As my about page indicates, I'm a student in the Aleph rabbinic studies program. I'm also a poet (most recent collection, chaplainbook) and have worked as a nonprofit administrator and newspaper editor. I'm also, from time to time, a freelance writer; I wrote a piece about women in the godblogosphere ("Blog is my copilot") for Bitch a few years ago, and another piece about Jewish godbloggers for Lilith. I've been blogging since 2003.
I'm a contributing editor at Zeek: a Jewish Journal of Thought and Culture, and a co-founder of the Progressive Faith Blog Con. I write regular divrei Torah (commentaries) at Radical Torah, a group blog featuring progressive interpretations of Jewish scripture. I'm really interested in how godblogs make interfaith and ecumenical conversation, learning, and friendship possible.
You can find my favorite posts in the left-hand sidebar, under the heading "greatest hits." Here are three, randomly-chosen:
Facing Impermanence. "Though I'm comfortable with impermanence in theory, in practice it's difficult for me, and meeting death face-to-face seems like a way of accustoming myself to the koan that lives end. What does it mean to be embodied, yet more than our bodies? What becomes of us when our bodies die? What does it mean to be holy in the face of finality and loss? These are some of the biggest questions I know, and serving on the chevra kadisha [volunteer burial society] seemed like an opportunity to learn."

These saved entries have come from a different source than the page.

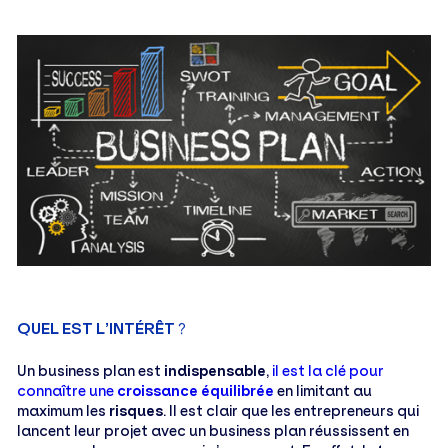
QUEL EST L’INTÉRÊT
?
Un business plan est
indispensable
,
il est la clé pour
connaître une
croissance équilibrée
en limitant au
maximum les
risques
. Il est clair que les entrepreneurs qui
lancent leur projet avec un business plan réussissent en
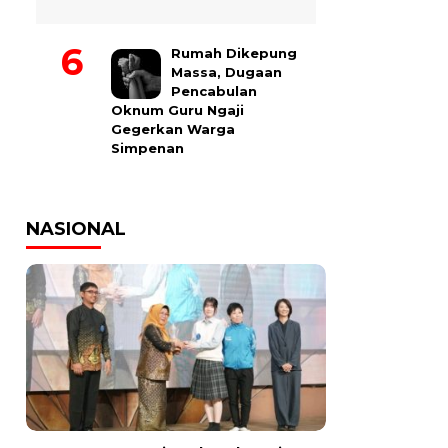
Rumah Dikepung
Massa, Dugaan
Pencabulan
Oknum Guru Ngaji
Gegerkan Warga
Simpenan
NASIONAL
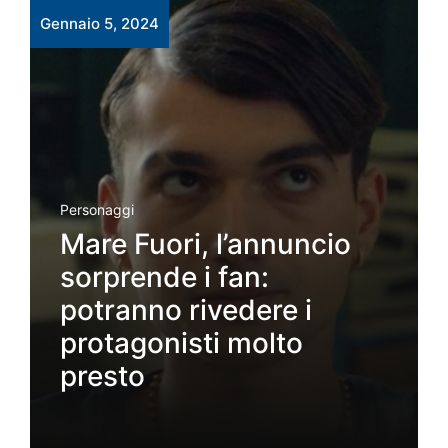
Gennaio 5, 2024
Personaggi
Mare Fuori, l’annuncio
sorprende i fan:
potranno rivedere i
protagonisti molto
presto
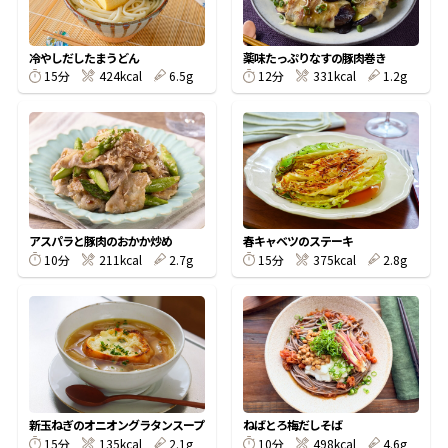
割烹白だしレシピ特集
冷やしだしたまうどん
薬味たっぷりなすの豚肉巻き
15分
424kcal
6.5g
12分
331kcal
1.2g
だし巻き卵特集
楽チン屋®
ストレートつゆ
かつおだしが決め手！簡単茶碗蒸し
アスパラと豚肉のおかか炒め
春キャベツのステーキ
10分
211kcal
2.7g
15分
375kcal
2.8g
新鮮一番
『氷熟®』
新玉ねぎのオニオングラタンスープ
ねばとろ梅だしそば
15分
135kcal
2.1g
10分
498kcal
4.6g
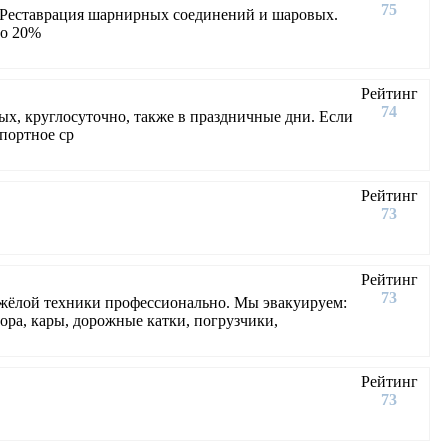
75
я. Реставрация шарнирных соединений и шаровых.
до 20%
Рейтинг
74
ых, круглосуточно, также в праздничные дни. Если
портное ср
Рейтинг
73
Рейтинг
73
яжёлой техники профессионально. Мы эвакуируем:
тора, кары, дорожные катки, погрузчики,
Рейтинг
73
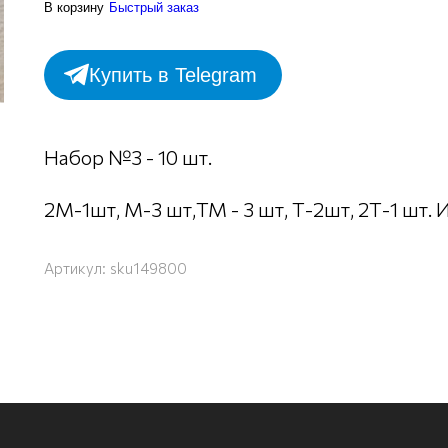
В корзину
Быстрый заказ
Купить в Telegram
Набор №3 - 10 шт.
2М-1шт, М-3 шт,ТМ - 3 шт, Т-2шт, 2Т-1 шт
Артикул:
sku149800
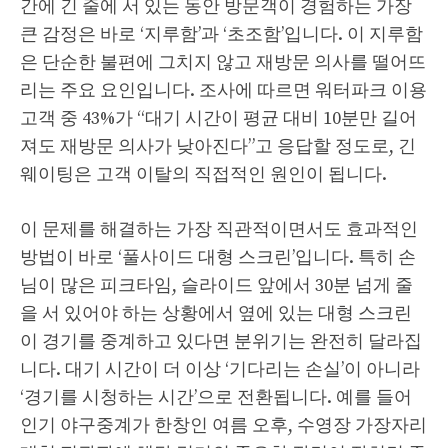
간에 긴 줄에 서 있는 동안 방문객이 경험하는 가장
큰 감정은 바로 ‘지루함’과 ‘초조함’입니다. 이 지루함
은 단순한 불편에 그치지 않고 재방문 의사를 떨어뜨
리는 주요 요인입니다. 조사에 따르면 워터파크 이용
고객 중 43%가 “대기 시간이 평균 대비 10분만 길어
져도 재방문 의사가 낮아진다”고 응답할 정도로, 긴
웨이팅은 고객 이탈의 직접적인 원인이 됩니다.
이 문제를 해결하는 가장 직관적이면서도 효과적인
방법이 바로 ‘풀사이드 대형 스크린’입니다. 특히 손
님이 많은 피크타임, 슬라이드 앞에서 30분 넘게 줄
을 서 있어야 하는 상황에서 옆에 있는 대형 스크린
이 경기를 중계하고 있다면 분위기는 완전히 달라집
니다. 대기 시간이 더 이상 ‘기다리는 손실’이 아니라
‘경기를 시청하는 시간’으로 전환됩니다. 예를 들어
인기 야구중계가 한창인 여름 오후, 수영장 가장자리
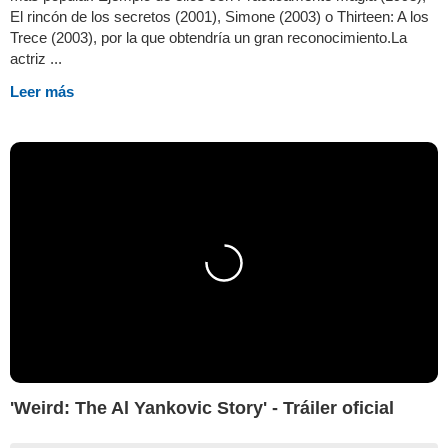
El rincón de los secretos (2001), Simone (2003) o Thirteen: A los
Trece (2003), por la que obtendría un gran reconocimiento.La
actriz ...
Leer más
'Weird: The Al Yankovic Story' - Tráiler oficial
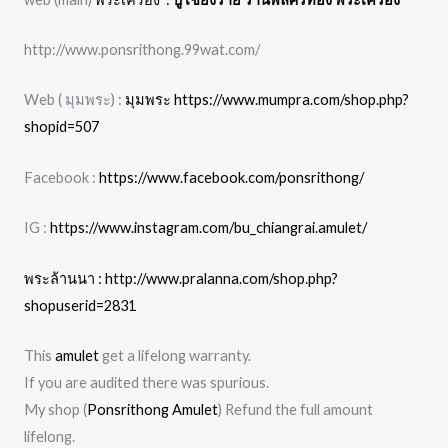
http://www.ponsrithong.99wat.com/
Web ( มุมพระ) :
มุมพระ https://www.mumpra.com/shop.php?
shopid=507
Facebook :
https://www.facebook.com/ponsrithong/
IG :
https://www.instagram.com/bu_chiangrai.amulet/
พระล้านนา : http://www.pralanna.com/shop.php?
shopuserid=2831
This
amulet
get a lifelong warranty.
If you are audited there was spurious.
My shop (
Ponsrithong Amulet
) Refund the full amount
lifelong.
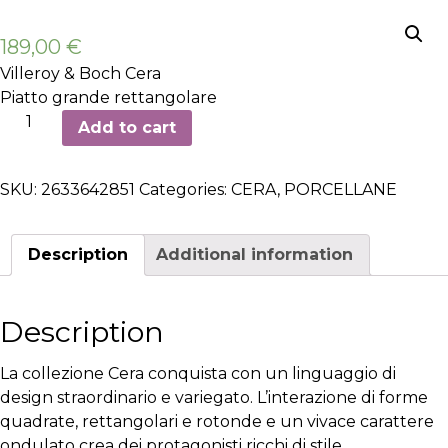
189,00
€
Villeroy & Boch Cera
Piatto grande rettangolare
Piatto
Add to cart
grande
rettangolare
SKU:
2633642851
Categories:
CERA
,
PORCELLANE
42x15cm
-
6
Description
Additional information
pezzi
quantity
Description
La collezione Cera conquista con un linguaggio di
design straordinario e variegato. L’interazione di forme
quadrate, rettangolari e rotonde e un vivace carattere
ondulato crea dei protagonisti ricchi di stile.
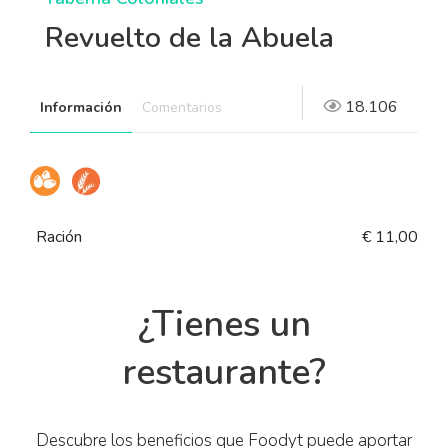
Revuelto de la Abuela
18.106
Información
Comentarios
Ración
€ 11,00
¿Tienes un
restaurante?
Descubre los beneficios que Foodyt puede aportar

Defining Renewal "'So what is Jewish Renewal, anyway?' You'd think I'd have a good response to that question, especially now that I'm a student in the Renewal rabbinic program. But I wrestle with the same 'elevator speech' problem that my friends over in Reconstructionist Judaism and Unitarian Universalism know so intimately; there's no good twelve-second definition of Jewish Renewal.
Being visible. "Tractate Kiddushin 31a of the Talmud says that the purpose of wearing a kippah is 'to remind us of God, who is the Higher Authority 'above us'.' Wearing a kippah makes me mindful, helps me bring blessing to what I'm doing, and reminds me to sanctify the work of my hands. Of course, an argument could be made that I'm always in God's presence, that I ought to bring blessing even to secular activities like folding laundry and buying groceries, and that every moment is worthy of sanctification. So why don't I wear a kippah all the time?"
Thanks for visiting VR! I hope you'll stick around.